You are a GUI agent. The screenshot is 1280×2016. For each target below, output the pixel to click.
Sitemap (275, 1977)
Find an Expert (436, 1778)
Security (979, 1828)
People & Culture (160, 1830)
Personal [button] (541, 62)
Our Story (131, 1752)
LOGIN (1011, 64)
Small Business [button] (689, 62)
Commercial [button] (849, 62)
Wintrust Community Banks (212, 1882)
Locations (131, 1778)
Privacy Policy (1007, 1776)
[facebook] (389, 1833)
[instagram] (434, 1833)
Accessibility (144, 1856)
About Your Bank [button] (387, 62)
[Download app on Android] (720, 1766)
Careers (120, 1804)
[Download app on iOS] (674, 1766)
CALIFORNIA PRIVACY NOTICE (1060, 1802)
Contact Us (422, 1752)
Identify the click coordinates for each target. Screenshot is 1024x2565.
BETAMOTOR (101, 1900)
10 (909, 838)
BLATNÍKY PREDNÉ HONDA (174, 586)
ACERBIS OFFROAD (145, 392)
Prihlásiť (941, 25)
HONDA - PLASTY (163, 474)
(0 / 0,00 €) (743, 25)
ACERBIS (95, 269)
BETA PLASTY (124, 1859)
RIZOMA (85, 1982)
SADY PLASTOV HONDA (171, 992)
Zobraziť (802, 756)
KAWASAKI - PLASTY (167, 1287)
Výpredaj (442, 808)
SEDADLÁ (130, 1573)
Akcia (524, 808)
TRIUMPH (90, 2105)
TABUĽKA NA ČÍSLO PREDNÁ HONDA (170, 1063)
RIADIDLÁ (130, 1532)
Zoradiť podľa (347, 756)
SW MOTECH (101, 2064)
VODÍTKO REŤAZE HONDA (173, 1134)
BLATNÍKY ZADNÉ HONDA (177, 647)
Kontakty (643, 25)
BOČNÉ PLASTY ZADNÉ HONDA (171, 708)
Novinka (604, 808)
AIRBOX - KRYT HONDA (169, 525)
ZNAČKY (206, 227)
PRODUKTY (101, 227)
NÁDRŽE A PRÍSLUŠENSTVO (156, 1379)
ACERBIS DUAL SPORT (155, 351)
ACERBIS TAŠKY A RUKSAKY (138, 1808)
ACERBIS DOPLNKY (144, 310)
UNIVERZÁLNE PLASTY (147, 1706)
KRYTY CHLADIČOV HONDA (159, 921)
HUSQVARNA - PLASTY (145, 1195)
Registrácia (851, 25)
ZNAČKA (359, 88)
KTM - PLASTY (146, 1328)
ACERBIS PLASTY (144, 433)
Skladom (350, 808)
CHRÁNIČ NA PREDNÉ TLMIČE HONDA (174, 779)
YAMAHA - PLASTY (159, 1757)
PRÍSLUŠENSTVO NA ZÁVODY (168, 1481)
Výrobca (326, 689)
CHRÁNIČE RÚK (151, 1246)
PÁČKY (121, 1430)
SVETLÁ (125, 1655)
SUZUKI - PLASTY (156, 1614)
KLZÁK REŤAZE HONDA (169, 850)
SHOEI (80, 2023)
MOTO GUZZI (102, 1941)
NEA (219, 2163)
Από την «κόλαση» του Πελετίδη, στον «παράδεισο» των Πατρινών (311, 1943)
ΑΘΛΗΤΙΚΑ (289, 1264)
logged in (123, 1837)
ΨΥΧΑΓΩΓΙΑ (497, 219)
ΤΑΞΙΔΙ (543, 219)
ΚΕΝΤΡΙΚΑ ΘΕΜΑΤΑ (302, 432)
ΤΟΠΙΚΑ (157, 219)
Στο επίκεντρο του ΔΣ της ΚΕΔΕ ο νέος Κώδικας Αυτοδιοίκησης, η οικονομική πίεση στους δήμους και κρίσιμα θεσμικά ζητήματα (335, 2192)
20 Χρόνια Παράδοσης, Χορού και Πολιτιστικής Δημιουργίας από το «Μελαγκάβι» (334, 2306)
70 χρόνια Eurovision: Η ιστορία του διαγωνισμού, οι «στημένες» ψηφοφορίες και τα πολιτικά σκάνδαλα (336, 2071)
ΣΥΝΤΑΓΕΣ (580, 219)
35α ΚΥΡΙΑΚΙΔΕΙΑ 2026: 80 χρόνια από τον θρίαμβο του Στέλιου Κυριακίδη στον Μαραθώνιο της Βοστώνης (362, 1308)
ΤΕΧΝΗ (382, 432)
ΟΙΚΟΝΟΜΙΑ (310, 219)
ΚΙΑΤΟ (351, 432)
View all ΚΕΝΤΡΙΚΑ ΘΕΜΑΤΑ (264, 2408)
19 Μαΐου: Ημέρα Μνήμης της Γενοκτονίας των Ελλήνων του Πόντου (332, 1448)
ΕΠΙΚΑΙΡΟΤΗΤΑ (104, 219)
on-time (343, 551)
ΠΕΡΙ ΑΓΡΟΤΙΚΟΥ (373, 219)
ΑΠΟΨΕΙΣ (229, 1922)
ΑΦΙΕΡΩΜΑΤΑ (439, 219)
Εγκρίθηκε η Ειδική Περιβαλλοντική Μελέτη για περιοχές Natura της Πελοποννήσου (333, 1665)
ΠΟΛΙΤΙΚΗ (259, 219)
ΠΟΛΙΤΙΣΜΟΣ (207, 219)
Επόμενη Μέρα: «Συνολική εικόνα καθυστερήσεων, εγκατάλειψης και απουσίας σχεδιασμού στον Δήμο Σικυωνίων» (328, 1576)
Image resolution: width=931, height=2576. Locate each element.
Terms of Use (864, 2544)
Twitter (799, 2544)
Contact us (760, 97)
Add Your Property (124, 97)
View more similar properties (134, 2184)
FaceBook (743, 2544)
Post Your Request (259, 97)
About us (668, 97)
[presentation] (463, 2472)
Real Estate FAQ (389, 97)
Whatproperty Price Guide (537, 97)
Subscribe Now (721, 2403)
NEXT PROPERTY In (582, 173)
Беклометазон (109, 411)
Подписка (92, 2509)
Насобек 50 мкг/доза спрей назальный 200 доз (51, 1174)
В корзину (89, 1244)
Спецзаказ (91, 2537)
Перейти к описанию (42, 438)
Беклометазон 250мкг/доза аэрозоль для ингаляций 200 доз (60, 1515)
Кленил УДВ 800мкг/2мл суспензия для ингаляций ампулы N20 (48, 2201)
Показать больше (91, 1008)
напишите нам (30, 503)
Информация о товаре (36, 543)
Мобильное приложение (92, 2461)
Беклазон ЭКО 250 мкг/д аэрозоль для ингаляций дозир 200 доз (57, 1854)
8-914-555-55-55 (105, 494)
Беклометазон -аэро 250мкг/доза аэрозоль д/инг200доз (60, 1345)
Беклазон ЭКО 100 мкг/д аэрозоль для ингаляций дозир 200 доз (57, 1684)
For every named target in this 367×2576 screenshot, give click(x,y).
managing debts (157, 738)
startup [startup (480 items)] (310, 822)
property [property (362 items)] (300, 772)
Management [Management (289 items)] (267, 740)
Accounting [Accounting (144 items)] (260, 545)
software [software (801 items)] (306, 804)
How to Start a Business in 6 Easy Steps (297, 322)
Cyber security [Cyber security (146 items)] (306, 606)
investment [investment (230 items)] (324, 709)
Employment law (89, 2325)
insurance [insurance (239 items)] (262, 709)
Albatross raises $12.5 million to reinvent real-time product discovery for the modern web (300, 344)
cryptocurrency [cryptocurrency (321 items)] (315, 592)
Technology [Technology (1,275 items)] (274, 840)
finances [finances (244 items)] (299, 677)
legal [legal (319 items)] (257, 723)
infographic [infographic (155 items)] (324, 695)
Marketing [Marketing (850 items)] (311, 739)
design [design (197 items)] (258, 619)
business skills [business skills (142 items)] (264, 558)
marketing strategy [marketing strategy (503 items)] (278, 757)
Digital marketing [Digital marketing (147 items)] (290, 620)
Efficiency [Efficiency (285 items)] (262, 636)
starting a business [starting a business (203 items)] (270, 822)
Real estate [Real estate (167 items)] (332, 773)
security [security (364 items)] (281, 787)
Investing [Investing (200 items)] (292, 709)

******

Aim of the task> Above are the records; from them, give again exactly the lines from the one containing "ΚΕΝΤΡΙΚΑ ΘΕΜΑΤΑ (302, 432)" through the one containing "Мобильное приложение (92, 2461)", both included.

Task solution>
ΚΕΝΤΡΙΚΑ ΘΕΜΑΤΑ (302, 432)
ΤΟΠΙΚΑ (157, 219)
Στο επίκεντρο του ΔΣ της ΚΕΔΕ ο νέος Κώδικας Αυτοδιοίκησης, η οικονομική πίεση στους δήμους και κρίσιμα θεσμικά ζητήματα (335, 2192)
20 Χρόνια Παράδοσης, Χορού και Πολιτιστικής Δημιουργίας από το «Μελαγκάβι» (334, 2306)
70 χρόνια Eurovision: Η ιστορία του διαγωνισμού, οι «στημένες» ψηφοφορίες και τα πολιτικά σκάνδαλα (336, 2071)
ΣΥΝΤΑΓΕΣ (580, 219)
35α ΚΥΡΙΑΚΙΔΕΙΑ 2026: 80 χρόνια από τον θρίαμβο του Στέλιου Κυριακίδη στον Μαραθώνιο της Βοστώνης (362, 1308)
ΤΕΧΝΗ (382, 432)
ΟΙΚΟΝΟΜΙΑ (310, 219)
ΚΙΑΤΟ (351, 432)
View all ΚΕΝΤΡΙΚΑ ΘΕΜΑΤΑ (264, 2408)
19 Μαΐου: Ημέρα Μνήμης της Γενοκτονίας των Ελλήνων του Πόντου (332, 1448)
ΕΠΙΚΑΙΡΟΤΗΤΑ (104, 219)
on-time (343, 551)
ΠΕΡΙ ΑΓΡΟΤΙΚΟΥ (373, 219)
ΑΠΟΨΕΙΣ (229, 1922)
ΑΦΙΕΡΩΜΑΤΑ (439, 219)
Εγκρίθηκε η Ειδική Περιβαλλοντική Μελέτη για περιοχές Natura της Πελοποννήσου (333, 1665)
ΠΟΛΙΤΙΚΗ (259, 219)
ΠΟΛΙΤΙΣΜΟΣ (207, 219)
Επόμενη Μέρα: «Συνολική εικόνα καθυστερήσεων, εγκατάλειψης και απουσίας σχεδιασμού στον Δήμο Σικυωνίων» (328, 1576)
Image resolution: width=931, height=2576. Locate each element.
Terms of Use (864, 2544)
Twitter (799, 2544)
Contact us (760, 97)
Add Your Property (124, 97)
View more similar properties (134, 2184)
FaceBook (743, 2544)
Post Your Request (259, 97)
About us (668, 97)
[presentation] (463, 2472)
Real Estate FAQ (389, 97)
Whatproperty Price Guide (537, 97)
Subscribe Now (721, 2403)
NEXT PROPERTY In (582, 173)
Беклометазон (109, 411)
Подписка (92, 2509)
Насобек 50 мкг/доза спрей назальный 200 доз (51, 1174)
В корзину (89, 1244)
Спецзаказ (91, 2537)
Перейти к описанию (42, 438)
Беклометазон 250мкг/доза аэрозоль для ингаляций 200 доз (60, 1515)
Кленил УДВ 800мкг/2мл суспензия для ингаляций ампулы N20 (48, 2201)
Показать больше (91, 1008)
напишите нам (30, 503)
Информация о товаре (36, 543)
Мобильное приложение (92, 2461)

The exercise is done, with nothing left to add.